• **WORK TO BE COMPLETED**
Transcribe all of the records word for word, but omit the pictures.

[Dataset items]
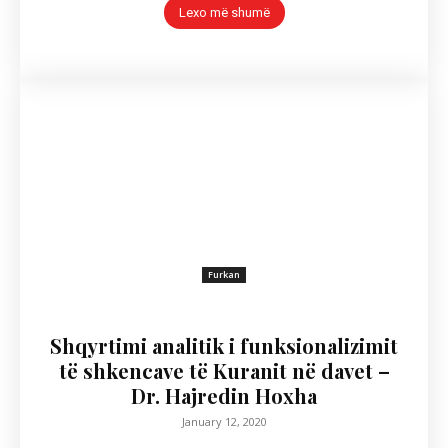
Lexo më shumë
Furkan
Shqyrtimi analitik i funksionalizimit
të shkencave të Kuranit në davet –
Dr. Hajredin Hoxha
January 12, 2020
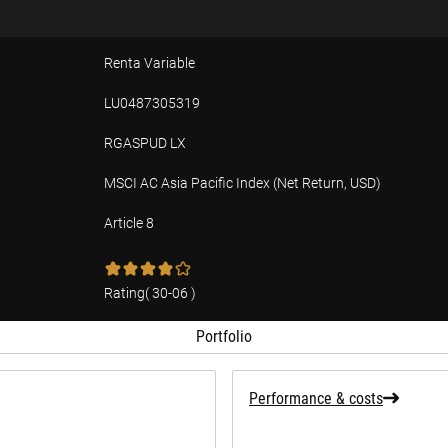
Renta Variable
LU0487305319
RGASPUD LX
MSCI AC Asia Pacific Index (Net Return, USD)
Article 8
tion
Rating
(
30-06
)
Portfolio
Performance & costs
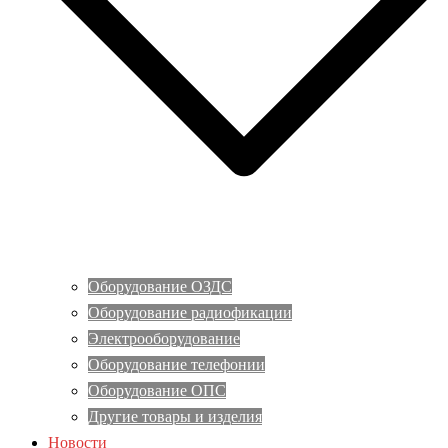
Оборудование ОЗДС
Оборудование радиофикации
Электрооборудование
Оборудование телефонии
Оборудование ОПС
Другие товары и изделия
Новости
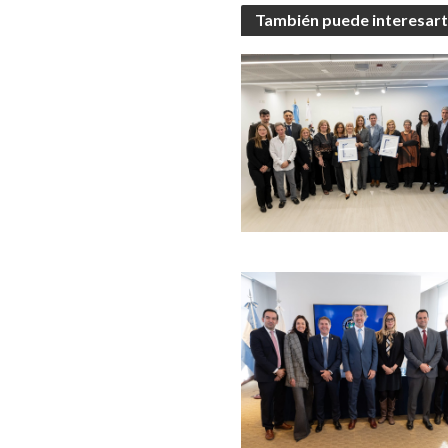
También puede interesar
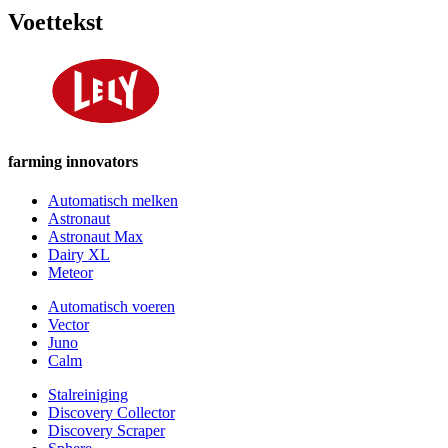
Voettekst
farming innovators
Automatisch melken
Astronaut
Astronaut Max
Dairy XL
Meteor
Automatisch voeren
Vector
Juno
Calm
Stalreiniging
Discovery Collector
Discovery Scraper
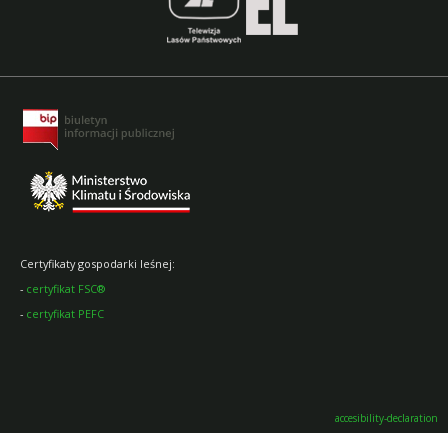
Certyfikaty gospodarki leśnej:
-
certyfikat FSC®
-
certyfikat PEFC
accesibility-declaration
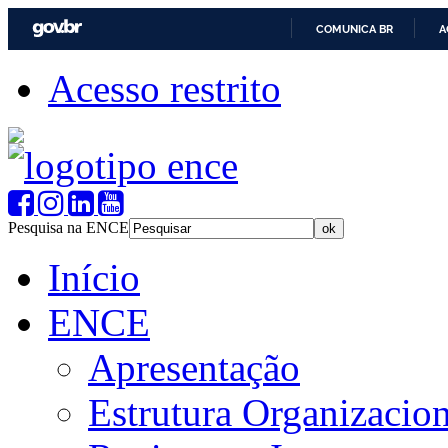
COMUNICA BR
A
Acesso restrito
Pesquisa na ENCE
Início
ENCE
Apresentação
Estrutura Organizacion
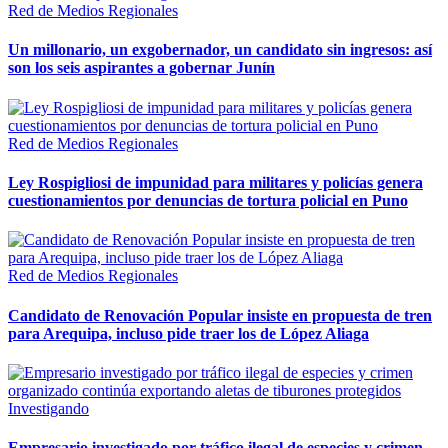
Red de Medios Regionales
Un millonario, un exgobernador, un candidato sin ingresos: así
son los seis aspirantes a gobernar Junín
Red de Medios Regionales
Ley Rospigliosi de impunidad para militares y policías genera
cuestionamientos por denuncias de tortura policial en Puno
Red de Medios Regionales
Candidato de Renovación Popular insiste en propuesta de tren
para Arequipa, incluso pide traer los de López Aliaga
Investigando
Empresario investigado por tráfico ilegal de especies y crimen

• **FINISHED EXERCISE**
Lexo më shumë
Furkan
Shqyrtimi analitik i funksionalizimit
të shkencave të Kuranit në davet –
Dr. Hajredin Hoxha
January 12, 2020
Renta Variable
LU0487305319
RGASPUD LX
MSCI AC Asia Pacific Index (Net Return, USD)
Article 8
tion
Rating
(
30-06
)
Portfolio
Performance & costs
Оборудование ОЗДС
Оборудование радиофикации
Электрооборудование
Оборудование телефонии
Оборудование ОПС
Другие товары и изделия
Новости
También puede interesar
Voettekst
farming innovators
Automatisch melken
Astronaut
Astronaut Max
Dairy XL
Meteor
Automatisch voeren
Vector
Juno
Calm
Stalreiniging
Discovery Collector
Discovery Scraper
Certyfikaty gospodarki leśnej:
-
certyfikat FSC®
-
certyfikat PEFC
accesibility-declaration
COMUNICA BR
A
Acesso restrito
Pesquisa na ENCE
Início
ENCE
Apresentação
Estrutura Organizacion
Red de Medios Regionales
Un millonario, un exgobernador, un candidato sin ingresos: así
son los seis aspirantes a gobernar Junín
Red de Medios Regionales
Ley Rospigliosi de impunidad para militares y policías genera
cuestionamientos por denuncias de tortura policial en Puno
Red de Medios Regionales
Candidato de Renovación Popular insiste en propuesta de tren
para Arequipa, incluso pide traer los de López Aliaga
Investigando
Empresario investigado por tráfico ilegal de especies y crimen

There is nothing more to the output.